7. The actuator of claim 6, wherein the actuator attempts to drive the motor past the limits of motion to determine whether any linkages may be broken or decoupled.

8. An actuator comprising:

a DC motor;

a worm gear rotated by the DC motor;

a helical gear meshed with the worm gear;

an output shaft coaxially disposed with the helical gear and coupled thereto to turn therewith;

a permanent magnet rotating with the output shaft;

a non-contact position sensor disposed to sense the angular position of the magnet; and

a microcontroller receiving an output signal of the position sensor.

9. The actuator of claim 8, comprising an actuator arm coupled to the output shaft and couplable to at least one valve element in a vehicle air passage to move the element.

10. The actuator of claim 8, wherein the microcontroller uses the output signal to learn limits of actuator travel for use thereof to satisfy commands of an engine control module (ECM).

11. The actuator of claim 8, wherein the position sensor includes a Hall effect sensor.

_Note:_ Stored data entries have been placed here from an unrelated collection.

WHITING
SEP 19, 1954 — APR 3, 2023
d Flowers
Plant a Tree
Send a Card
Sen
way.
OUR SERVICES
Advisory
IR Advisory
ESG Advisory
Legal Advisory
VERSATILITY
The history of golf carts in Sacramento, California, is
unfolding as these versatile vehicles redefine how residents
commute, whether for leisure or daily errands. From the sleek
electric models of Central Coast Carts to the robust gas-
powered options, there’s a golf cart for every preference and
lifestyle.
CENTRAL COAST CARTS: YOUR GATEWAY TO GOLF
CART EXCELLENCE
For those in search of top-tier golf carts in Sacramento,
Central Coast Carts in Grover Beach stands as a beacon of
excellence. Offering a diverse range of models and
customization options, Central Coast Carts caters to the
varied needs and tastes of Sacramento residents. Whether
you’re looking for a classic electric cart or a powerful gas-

12. The actuator of claim 8, wherein a learning mode is entered upon the occurrence of a predefined condition to learn the limits of actuator travel.

13. The actuator of claim 8, wherein in a learning mode, the motor rotates the output shaft in a commanded direction until a first limit of actuator travel is sensed, a position associated with the first limit of travel being sensed by the position sensor and recorded, the motor also rotating the output shaft in a commanded direction until a second limit of actuator travel is sensed, a position associated with the second limit of travel being sensed by the position sensor and recorded, the positions associated with the first and second limits of travel being used to operate the actuator.

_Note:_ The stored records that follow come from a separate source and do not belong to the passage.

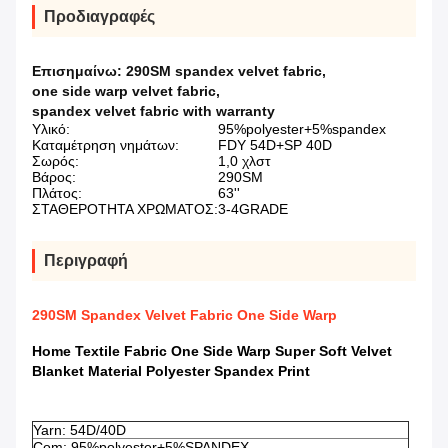
Προδιαγραφές
Επισημαίνω:
290SM spandex velvet fabric
,
one side warp velvet fabric
,
spandex velvet fabric with warranty
Υλικό:
95%polyester+5%spandex
Καταμέτρηση νημάτων:
FDY 54D+SP 40D
Σωρός:
1,0 χλστ
Βάρος:
290SM
Πλάτος:
63''
ΣΤΑΘΕΡΟΤΗΤΑ ΧΡΩΜΑΤΟΣ:
3-4GRADE
Περιγραφή
290SM Spandex Velvet Fabric One Side Warp
Home Textile Fabric One Side Warp Super Soft Velvet
Blanket Material Polyester Spandex Print​
​
Yarn: 54D/40D
Com: 95%polyester+5%SPANDEX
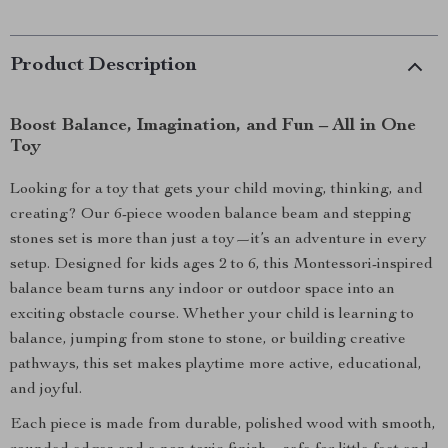
Product Description
Boost Balance, Imagination, and Fun – All in One
Toy
Looking for a toy that gets your child moving, thinking, and
creating? Our 6-piece wooden balance beam and stepping
stones set is more than just a toy—it’s an adventure in every
setup. Designed for kids ages 2 to 6, this Montessori-inspired
balance beam turns any indoor or outdoor space into an
exciting obstacle course. Whether your child is learning to
balance, jumping from stone to stone, or building creative
pathways, this set makes playtime more active, educational,
and joyful.
Each piece is made from durable, polished wood with smooth,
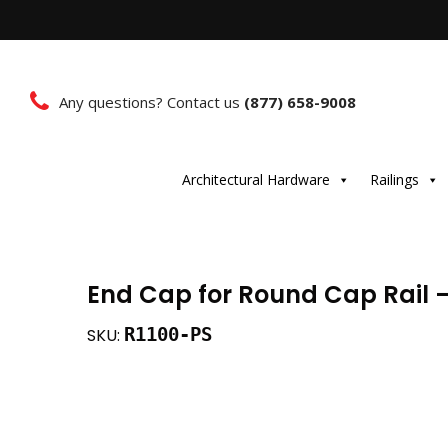
Any questions? Contact us
(877) 658-9008
Architectural Hardware
Railings
End Cap for Round Cap Rail –
R1100-PS
SKU:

14. The actuator of claim 6, wherein the microcontroller attempts to drive the motor past the limits of motion to determine whether any linkages may be broken or decoupled.

15. Method comprising:

engaging an actuator with a vehicle;

coupling the actuator to at least one valve element in the vehicle;

operating the actuator until the valve element reaches a mechanical stop;

sensing within the actuator a position representing a limit of travel associated with the mechanical stop;

recording the position; and

subsequently using the position to respond to at least one command from an engine control module.

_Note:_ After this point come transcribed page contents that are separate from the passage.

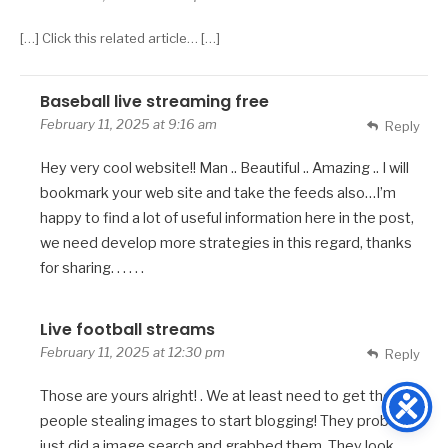
[…] Click this related article… […]
Baseball live streaming free
February 11, 2025 at 9:16 am
Reply
Hey very cool website!! Man .. Beautiful .. Amazing .. I will
bookmark your web site and take the feeds also…I’m
happy to find a lot of useful information here in the post,
we need develop more strategies in this regard, thanks
for sharing. . . . . .
Live football streams
February 11, 2025 at 12:30 pm
Reply
Those are yours alright! . We at least need to get these
people stealing images to start blogging! They probably
just did a image search and grabbed them. They look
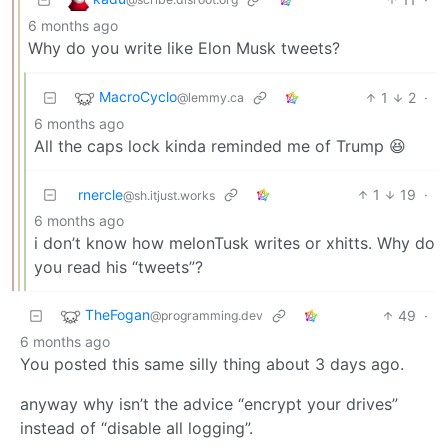
6 months ago
Why do you write like Elon Musk tweets?
MacroCyclo
1
2
·
@lemmy.ca
6 months ago
All the caps lock kinda reminded me of Trump 😆
rnercle
1
19
·
@sh.itjust.works
6 months ago
i don’t know how melonTusk writes or xhitts. Why do
you read his “tweets”?
TheFogan
49
·
@programming.dev
6 months ago
You posted this same silly thing about 3 days ago.
anyway why isn’t the advice “encrypt your drives”
instead of “disable all logging”.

16. The method of claim 15, wherein the mechanical stop is first mechanical stop and the method further comprises:

operating the actuator until the valve element reaches a second mechanical stop;

sensing within the actuator a position representing a limit of travel associated with the second mechanical stop;

recording the position representing a limit of travel associated with the second mechanical stop; and

subsequently using the positions to respond to at least one command from an engine control module.

17. The method of claim 16, comprising:

attempting to move the actuator past the limits of motion to determine whether any linkages may be broken or decoupled.

18. The method of claim 15, comprising entering a command mode in which parameters that define operation of the actuator are read and adjusted as necessary.

19. The method of claim 18, wherein the parameters include time values, rotational distances.